I'm having trouble proving that if $A$ is an infinite set, then $A\approx A\times A$ using Zorn's Lemma directly.
My problem is I don't know how to choose the correct set to which apply Zorn; I have tried $$X=\{f_{B}\colon B\times B\longrightarrow B\mid B\subseteq A,\ f_{B}\ {\rm injective}\}$$ since it's obvious that $A\preceq A\times A$, and with $(X,\leq)$ (the order $f_{B}\leq f_{B'}$ if $B\subseteq B'$ and $f_{B'}$ restricted to $B\times B$ is $f_{B}$) I manage to get a maximal function of that kind, but then I can't "expand it" as usual to prove it must have domain $A\times A$. Do you know which set $X$ should I work with?
So, you're ordering such injective functions $f_B: B \times B \rightarrow B$ by the relation that $f_B \leq f_{B'}$ if and only if $B \subseteq B'$ and $f_{B'}$ restricts to $f_B$ on $B \times B$, right?

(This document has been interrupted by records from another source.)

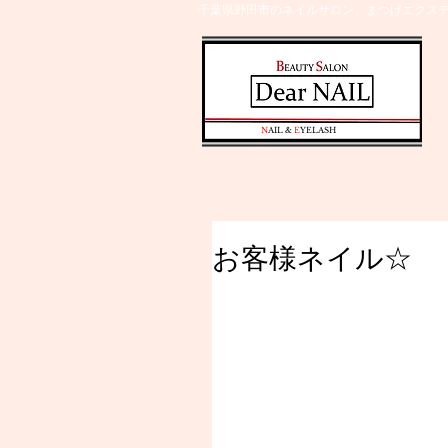
千葉県野田市のネイルサロン、まつげエクステ
​N
AIL &
E
YELASH
お客様ネイル☆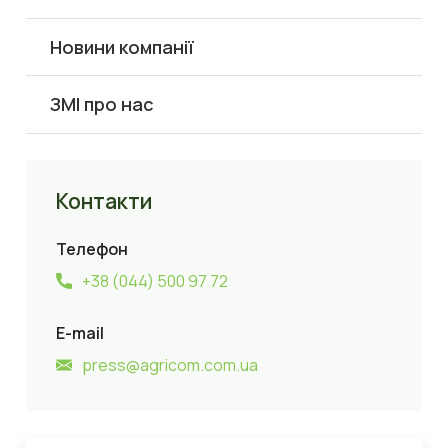
Новини компанії
ЗМІ про нас
Контакти
Телефон
+38 (044) 500 97 72
E-mail
press@agricom.com.ua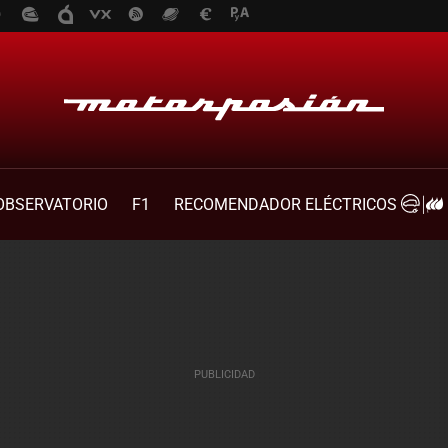
OBSERVATORIO
F1
RECOMENDADOR ELÉCTRICOS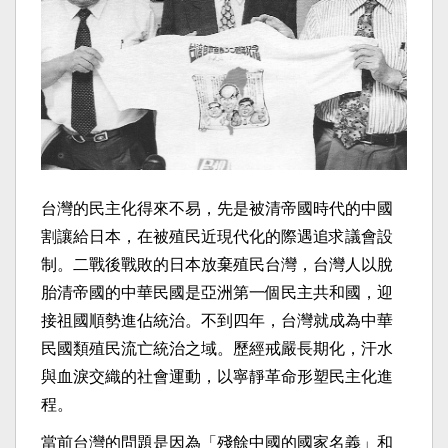
台灣的民主化得來不易，先是被清帝國時代的中國
割讓給日本，在被殖民近現代化的際遇追求議會設
制。二戰後戰敗的日本放棄殖民台灣，台灣人以脫
胎清帝國的中華民國是亞洲第一個民主共和國，迎
接祖國順勢進佔統治。不到四年，台灣就成為中華
民國類殖民流亡統治之域。歷經戒嚴長期化，汗水
與血淚交織的社會運動，以寧靜革命形塑民主化進
程。
當前台灣的問題是因為「殘餘中國的國家名義」和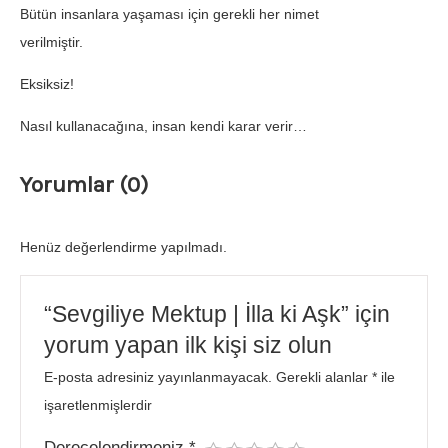
Bütün insanlara yaşaması için gerekli her nimet
verilmiştir.
Eksiksiz!
Nasıl kullanacağına, insan kendi karar verir…
Yorumlar (0)
Henüz değerlendirme yapılmadı.
“Sevgiliye Mektup | İlla ki Aşk” için
yorum yapan ilk kişi siz olun
E-posta adresiniz yayınlanmayacak.
Gerekli alanlar
*
ile
işaretlenmişlerdir
Derecelendirmeniz
*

By Zorn's lemma, there is a maximal such injective function $f_B: B \times B \rightarrow B$. If $B$ is properly contained in $A$, there are two cases (i): $A -B$ is finite or (ii): $A-B$ is infinite. In the first case, you're already done, because $B$ and $A$ would have the same cardinality. In the second case, you have plenty of leeway to extend $f_B$ to an injective function on $C \times C \rightarrow C$, where $C - B$ is infinite.